First Designate to the Presidency
- In office 8 May 1944 – 8 May 1948
- President: Teodoro Picado Michalski Santos León Herrera (acting)
- Preceded by: Teodoro Picado Michalski
- Succeeded by: Office abolished

Third Designate to the Presidency
- In office 8 May 1940 – 8 May 1944
- President: Rafael Ángel Calderón Guardia
- Preceded by: Rafael Ángel Calderón Guardia
- Succeeded by: Santos León Herrera

Personal details
- Born: Francisco Calderón Guardia 23 June 1906 San José, Costa Rica
- Died: 16 July 1977 (aged 71) San José, Costa Rica
- Party: PRN
- Relatives: Rafael Ángel Calderón Guardia (brother)

= Francisco Calderón Guardia =

Costa Rican businessman and politician (1906–1977)

Francisco Calderón Guardia (13 June 1906 - 17 July 1977) was a Costa Rican businessman and politician who served as First Designate to the Presidency from 1944 to 1948.

Guardia was a member of the influential Calderón-Guardia family, born in San José, the son of Rafael Ángel Calderón Muñoz and Ana Maria Guardia Mora. He was married three times, first in 1937 with Leticia G.H.G. Bernini, second with Josefina Gonzalez and third in 1965 with Maria Luisa Lopez Mejia.

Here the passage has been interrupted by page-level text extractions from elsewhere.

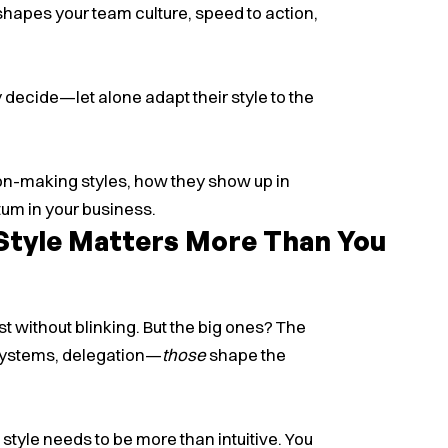
hapes your team culture, speed to action,
 decide—let alone adapt their style to the
ion-making styles, how they show up in
um in your business.
Style Matters More Than You
without blinking. But the big ones? The
, systems, delegation—
those
shape the
ip style needs to be more than intuitive. You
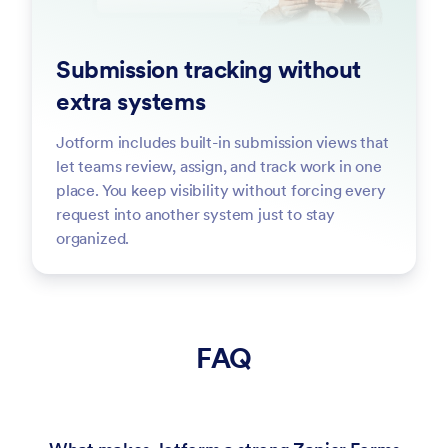
Submission tracking without
extra systems
Jotform includes built-in submission views that
let teams review, assign, and track work in one
place. You keep visibility without forcing every
request into another system just to stay
organized.
FAQ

During the presidential administration of his brother Rafael Ángel Calderón Guardia, Francisco Calderón Guardia was Secretary of the Interior (1940-1942) and Minister of Public Security (1942-1944). From 1940 until 1944, Guardia was third Vice President of Costa Rica. During which time he served for five days (1 to 5 December 1941) as the interim President, while his brother was on a trip to Nicaragua. He was first Vice President of Costa Rica in the following administration of Teodoro Picado Michalski, 1944-1948.

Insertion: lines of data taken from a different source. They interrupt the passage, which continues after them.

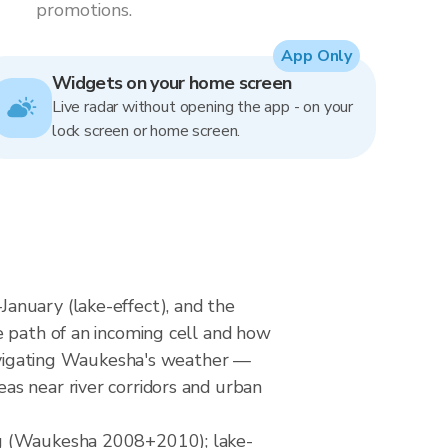
promotions.
App Only
Widgets on your home screen
Live radar without opening the app - on your
lock screen or home screen.
anuary (lake-effect), and the
e path of an incoming cell and how
 navigating Waukesha's weather —
as near river corridors and urban
ng (Waukesha 2008+2010); lake-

After the civil war of 1948, Guardia and his brothers fled to Nicaragua. Later he moved to Mexico, from whence he returned to Costa Rica in 1958. He was again a member of the Costa Rican government as a deputy from 1958 to 1962 in the administration of Mario Echandi Jiménez. In 1966, he joined with his brother, Rafael Ángel, in forming the National Unification Party, and after his brother's death in 1970, Guardia became the most prominent figure in the party.

Francisco Calderón Guardia died in San Jose, Costa Rica, on 17 July 1977.